Pełne wyniki wyścigu o GP Austrii znajdziecie tutaj.
Klasyfikacje generalne
Fabio Quartararo (67) utrzymał prowadzenie w klasyfikacji generalnej. Do zaledwie jedenastu punktów przewagę zniwelował jednak Andrea Dovizioso (56). Za tydzień kolejny wyścig na Red Bull Ringu. Jeżeli Francuz nie poprawi formy, natomiast Włoch ją utrzyma, możemy wówczas spodziewać się zmiany lidera tabeli. Pełne klasyfikacje znajdziecie tutaj.
Fani Marca Marqueza, w związku z nierówną formą jego rywali, z pewnością liczą na skuteczny powrót Hiszpana do walki o tytuł mistrzowski. Alberto Puig ostudził jednak oczekiwania kibiców. Na razie bowiem nie ma konkretnego terminu powrotu. Oznacza to, że aktualnego mistrza świata możemy nie ujrzeć także na torze Misano Adriatico, gdzie również odbędą się dwa wyścigi. To może oznaczać już całkowity brak szans na obronę tytułu.
Marquez, po nieudanym starcie w GP Andaluzji i kolejnej operacji spowodowanej pęknięciem tytanowej płytki, z pewnością bardziej skupiony jest na całkowitym wyleczeniu ramienia i nie podejmowaniu niepotrzebnego ryzyka. Historia niejednokrotnie bowiem pokazała, i to nie tylko w wyścigach motocyklowych, że rychły powrót po kontuzji może przynieść więcej strat, aniżeli korzyści.
Co przed nami? Kolejna szansa dla Dovizioso?

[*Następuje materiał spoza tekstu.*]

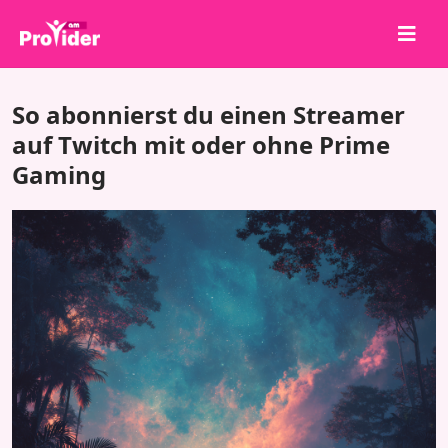
Teile, um zu gewinnen!
So abonnierst du einen Streamer
Über uns
auf Twitch mit oder ohne Prime
Gaming
Anmelden
Registrieren
Dienstleistungen
API
Bedingungen
Blog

Za tydzień kolejny wyścig na torze Red Bull Ring. Podobnie, jak w Formule 1, będzie tytułowany nazwą GP Styrii. Czy Andrea Dovizioso utrzyma dzisiejszą formę i sięgnie po czwarte zwycięstwo na tym obiekcie? Fabio Quartararo i Maverick Vinales będą w stanie odeprzeć atak Włocha? Jak zaprezentują się Jack Miller i Joan Mir po pierwszych podiach w sezonie? Czy Alex Rins i Pol Espargaro odbudują się psychicznie po przykrych upadkach? Tego wszystkiego dowiemy się już w najbliższy weekend!